-------- DATA FOR THIS EXERCISE --------

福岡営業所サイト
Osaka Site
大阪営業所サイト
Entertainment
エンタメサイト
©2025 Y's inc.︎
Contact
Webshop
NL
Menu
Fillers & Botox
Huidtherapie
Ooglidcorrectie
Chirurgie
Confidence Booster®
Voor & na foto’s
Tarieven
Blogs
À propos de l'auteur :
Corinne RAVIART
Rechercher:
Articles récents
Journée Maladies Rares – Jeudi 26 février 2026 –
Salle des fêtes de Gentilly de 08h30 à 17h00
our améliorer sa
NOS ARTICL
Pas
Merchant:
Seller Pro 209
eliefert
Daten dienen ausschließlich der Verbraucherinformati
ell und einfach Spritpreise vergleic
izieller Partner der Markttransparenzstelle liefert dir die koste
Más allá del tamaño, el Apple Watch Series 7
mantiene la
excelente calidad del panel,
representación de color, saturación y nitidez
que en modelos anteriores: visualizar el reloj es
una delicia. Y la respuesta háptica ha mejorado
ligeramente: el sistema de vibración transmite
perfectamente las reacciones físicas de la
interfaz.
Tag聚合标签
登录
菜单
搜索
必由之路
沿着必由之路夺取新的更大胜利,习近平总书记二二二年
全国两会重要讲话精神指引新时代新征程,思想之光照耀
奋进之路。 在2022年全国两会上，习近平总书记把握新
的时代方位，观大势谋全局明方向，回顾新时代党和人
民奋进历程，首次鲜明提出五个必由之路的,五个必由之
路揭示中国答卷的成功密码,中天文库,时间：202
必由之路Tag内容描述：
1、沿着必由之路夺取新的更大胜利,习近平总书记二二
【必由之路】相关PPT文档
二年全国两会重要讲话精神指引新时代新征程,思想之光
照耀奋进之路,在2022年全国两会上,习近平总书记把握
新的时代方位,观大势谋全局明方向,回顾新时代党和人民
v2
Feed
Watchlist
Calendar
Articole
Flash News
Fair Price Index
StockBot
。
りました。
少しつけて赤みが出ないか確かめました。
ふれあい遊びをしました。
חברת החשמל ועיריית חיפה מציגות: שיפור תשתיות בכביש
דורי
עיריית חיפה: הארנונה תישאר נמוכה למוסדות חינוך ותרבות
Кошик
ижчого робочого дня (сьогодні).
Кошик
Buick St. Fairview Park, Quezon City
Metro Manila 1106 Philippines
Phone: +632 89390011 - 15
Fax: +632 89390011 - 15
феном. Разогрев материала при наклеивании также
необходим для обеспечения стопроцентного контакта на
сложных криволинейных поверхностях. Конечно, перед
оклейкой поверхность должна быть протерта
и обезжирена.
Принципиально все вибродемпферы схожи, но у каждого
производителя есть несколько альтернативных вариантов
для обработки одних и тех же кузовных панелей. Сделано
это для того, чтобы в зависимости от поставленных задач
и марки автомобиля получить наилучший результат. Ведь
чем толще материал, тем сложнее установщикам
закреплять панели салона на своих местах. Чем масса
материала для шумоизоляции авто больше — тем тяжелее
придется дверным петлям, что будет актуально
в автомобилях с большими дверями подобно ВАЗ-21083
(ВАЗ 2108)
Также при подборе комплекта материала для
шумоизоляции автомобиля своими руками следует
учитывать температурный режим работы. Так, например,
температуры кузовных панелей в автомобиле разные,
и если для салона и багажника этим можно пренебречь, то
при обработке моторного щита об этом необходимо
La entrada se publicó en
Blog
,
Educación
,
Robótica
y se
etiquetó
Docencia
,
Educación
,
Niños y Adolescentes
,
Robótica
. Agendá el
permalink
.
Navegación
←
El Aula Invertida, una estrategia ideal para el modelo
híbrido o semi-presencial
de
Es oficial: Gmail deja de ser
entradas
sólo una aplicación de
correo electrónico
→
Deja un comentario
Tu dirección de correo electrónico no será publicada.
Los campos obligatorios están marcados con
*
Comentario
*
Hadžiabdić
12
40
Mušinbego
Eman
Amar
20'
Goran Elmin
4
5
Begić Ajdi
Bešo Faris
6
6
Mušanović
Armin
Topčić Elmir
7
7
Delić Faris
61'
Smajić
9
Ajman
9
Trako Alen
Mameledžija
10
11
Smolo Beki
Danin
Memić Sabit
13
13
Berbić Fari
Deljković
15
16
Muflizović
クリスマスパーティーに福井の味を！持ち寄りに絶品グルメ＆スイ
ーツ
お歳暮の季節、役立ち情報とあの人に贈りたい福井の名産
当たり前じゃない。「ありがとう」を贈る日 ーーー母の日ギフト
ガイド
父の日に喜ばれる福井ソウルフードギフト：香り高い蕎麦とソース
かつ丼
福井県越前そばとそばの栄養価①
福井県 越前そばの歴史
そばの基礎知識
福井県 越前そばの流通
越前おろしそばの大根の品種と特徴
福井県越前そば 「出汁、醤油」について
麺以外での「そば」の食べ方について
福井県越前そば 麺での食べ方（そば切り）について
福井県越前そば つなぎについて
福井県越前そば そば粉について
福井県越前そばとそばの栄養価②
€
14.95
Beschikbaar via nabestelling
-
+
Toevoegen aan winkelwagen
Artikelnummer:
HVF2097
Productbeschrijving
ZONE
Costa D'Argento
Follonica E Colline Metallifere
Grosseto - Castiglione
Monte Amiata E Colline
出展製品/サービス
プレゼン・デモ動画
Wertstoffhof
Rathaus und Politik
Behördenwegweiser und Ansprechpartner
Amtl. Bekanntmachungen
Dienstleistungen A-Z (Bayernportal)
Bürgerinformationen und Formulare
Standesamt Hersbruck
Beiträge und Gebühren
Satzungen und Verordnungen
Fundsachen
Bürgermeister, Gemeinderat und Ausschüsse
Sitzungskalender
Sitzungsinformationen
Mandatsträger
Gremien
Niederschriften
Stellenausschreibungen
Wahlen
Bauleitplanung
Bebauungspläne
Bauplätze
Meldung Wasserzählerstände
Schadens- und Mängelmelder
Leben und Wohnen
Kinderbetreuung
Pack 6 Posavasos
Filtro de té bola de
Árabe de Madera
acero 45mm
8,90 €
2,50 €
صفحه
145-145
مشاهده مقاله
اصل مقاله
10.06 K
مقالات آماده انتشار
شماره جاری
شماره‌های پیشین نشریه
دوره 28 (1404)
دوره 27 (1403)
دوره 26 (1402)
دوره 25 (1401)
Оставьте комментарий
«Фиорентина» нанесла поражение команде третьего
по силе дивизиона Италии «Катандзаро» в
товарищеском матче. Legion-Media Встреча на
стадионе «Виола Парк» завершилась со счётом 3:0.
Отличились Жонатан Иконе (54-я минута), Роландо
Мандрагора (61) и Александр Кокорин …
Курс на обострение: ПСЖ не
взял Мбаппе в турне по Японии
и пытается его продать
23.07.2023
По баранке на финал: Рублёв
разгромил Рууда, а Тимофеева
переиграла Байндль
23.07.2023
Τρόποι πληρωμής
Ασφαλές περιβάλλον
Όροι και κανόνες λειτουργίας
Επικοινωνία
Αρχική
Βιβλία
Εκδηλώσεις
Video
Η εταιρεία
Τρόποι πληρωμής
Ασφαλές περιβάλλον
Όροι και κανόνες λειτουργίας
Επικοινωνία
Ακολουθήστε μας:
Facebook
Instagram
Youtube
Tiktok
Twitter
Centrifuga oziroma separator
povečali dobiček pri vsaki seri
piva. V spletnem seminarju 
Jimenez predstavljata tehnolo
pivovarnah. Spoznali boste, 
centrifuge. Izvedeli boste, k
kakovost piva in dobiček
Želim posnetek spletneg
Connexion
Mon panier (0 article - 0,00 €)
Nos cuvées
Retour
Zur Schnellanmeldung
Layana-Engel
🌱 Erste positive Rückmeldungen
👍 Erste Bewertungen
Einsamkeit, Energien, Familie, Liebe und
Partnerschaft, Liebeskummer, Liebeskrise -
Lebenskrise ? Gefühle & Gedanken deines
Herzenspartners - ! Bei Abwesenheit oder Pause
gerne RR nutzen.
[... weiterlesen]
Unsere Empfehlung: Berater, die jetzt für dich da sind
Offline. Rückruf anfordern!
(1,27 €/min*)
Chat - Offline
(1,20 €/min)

--------

GOAL OF THE EXERCISE: Copy each line above where "دوره" appears.

ANSWER TO THIS TASK:
دوره 28 (1404)
دوره 27 (1403)
دوره 26 (1402)
دوره 25 (1401)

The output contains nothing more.